No matter which end of the spectrum you find yourself on, I hope you have the opportunity to reflect on what you are thankful for as November’s days wind down.

I am most thankful for good health, the love and companionship of my husband, a cozy condo in a warm climate we call home, and the positive relationship I’ve nurtured and forged with each of my adult sons.

It’s a real gift, after suffering a mild heart attack in 2017, to see Nick and Kirk grow and evolve in their thirties … and a welcome change from the heavy-lifting of child rearing I experienced in the 1990s and early 2000s.

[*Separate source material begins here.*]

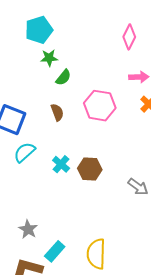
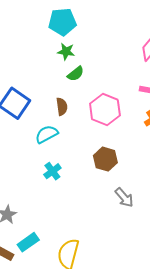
cyan semicircle: (24, 152) -> (47, 134), moved
cyan cross: (61, 164) -> (52, 171), moved
brown hexagon: (90, 169) -> (105, 159), moved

Near the top of my “thankfulness” list is the time, ability, and creative energy to write. I’m proud of each of the four books I’ve drafted, polished, and published since 2016. (Plus, since May 2018, I’ve worked diligently to generate and post 286 stories and poems here on my blog. That’s an average of seven pieces of free original content per month.)

If you are a regular follower or first-time visitor who has stumbled upon my page, I have wrapped up a Thanksgiving gift for you.

Through November 25, go to Amazon and download your free Kindle copy of I Think I’ll Prune the Lemon Tree, my latest book. (By the way, if you live outside the U.S., I believe many of you will be able to download a copy through your local Amazon connection.)

If you’re an independent writer like me, you know how important and challenging it is to try to build traction with a community of readers. Online reviews help immensely.

So, once you finish reading my anthology of thirty-nine whimsical and serious essays, I hope you’ll take a moment to rate and/or review my book online.

Thank you to my loyal followers, and happy reading!

Lingering Light

Inviting but ominous as an empty bench, November casts its lingering light over Phoenix. It fades from somewhere to nowhere, between the gauzy clouds, beyond the distant mountains.